On the other hand, a “somewhat satisfied” customer is about 135 times more likely to be loyal than a customer who is “dissatisfied” with management clarity, and so on for the categories in which the associated significance level is less than 0.05 or 0.1. With respect to the other categorical variables, the interpretation is similar, keeping in mind that the comparisons are made in relation to the reference category. Likewise, the abovementioned interpretation can be made from an opposite perspective. For example, with respect to the variable SATISFACTION, those overall dissatisfied customers are 54.241 times more likely to drop out than overall satisfied customers.
To sum up, suppose the estimator sign is positive; thus, when the independent variable increases in one unit, the log-odds about the likelihood of being a faithless customer increases in the value of the respective coefficient, and vice-versa for negative estimator.
Therefore, all the independent variables of the final model influence on the behaviour of financial loyalty of each customer, accepting the evidence supported by the research hypotheses H1, H2, H3 and H4.Regarding the goodness of fit, the software calculates coefficients similar to R2 calculated in linear regression, specifically the Cox and Snell R2 and Nagelkerke R2, whose corresponding values (Table 7), point out a good fit in logistic regression.

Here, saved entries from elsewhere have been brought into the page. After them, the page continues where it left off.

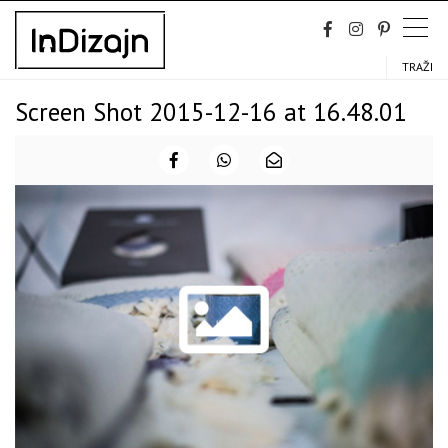
Skip
to
content
TRAŽI
Screen Shot 2015-12-16 at 16.48.01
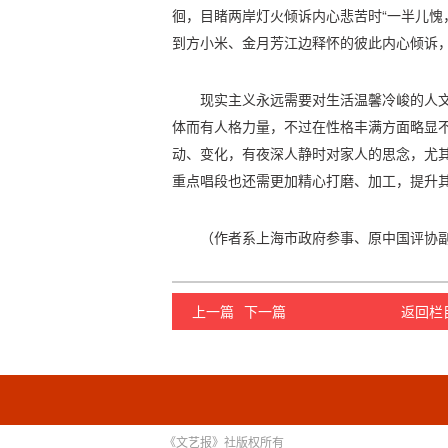
徊，目睹两岸灯火倾诉内心悲苦时“一半儿愧
到方小米、金月芳江边释怀的彼此内心倾诉，
现实主义永远需要对生活温馨冷峻的人
体而有人格力量，不过在性格丰满方面略显
动、变化，有夜深人静时对家人的思念，尤
重点唱段也还需更加精心打磨、加工，提升
（作者系上海市政府参事、原中国评协
上一篇
下一篇
返回栏
《文艺报》社版权所有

Another source which has been consulted in order to evaluate the goodness of fit of the model is the Hosmer-Lemeshow test. (Table 8), where observations are grouped for each of the two groups defined by the dependent variable depending on a contingency table. The goodness of fit determines the degree of resemblance (adjustment) existing between the observed values and those predicted by the model. It can be seen how the Hosmer- Lemeshow test gives a satisfactory result, given that its significance level is over 5% and cannot, therefore, reject the null hypothesis of equal distributions and, consequently, we can assume that the model provides a good fit to the data.

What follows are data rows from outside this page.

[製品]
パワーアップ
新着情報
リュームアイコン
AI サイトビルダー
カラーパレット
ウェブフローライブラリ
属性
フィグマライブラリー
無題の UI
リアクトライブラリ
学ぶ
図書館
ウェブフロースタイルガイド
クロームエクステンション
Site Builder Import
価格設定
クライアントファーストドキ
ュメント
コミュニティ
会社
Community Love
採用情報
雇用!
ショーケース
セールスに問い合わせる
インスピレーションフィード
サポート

Table 7. Goodness of fit: Pseudo-R2
Table 8. Goodness of fit: Hosmer-Lemeshow test
The classification matrix, that is to say, the table of estimated values versus observed values (Table 9), shows the degree of classification accuracy. It can be seen how, for an optimal cut-off point of 0.57, we obtain an accuracy of 94.6% in the correct classification of the borrowers of the database.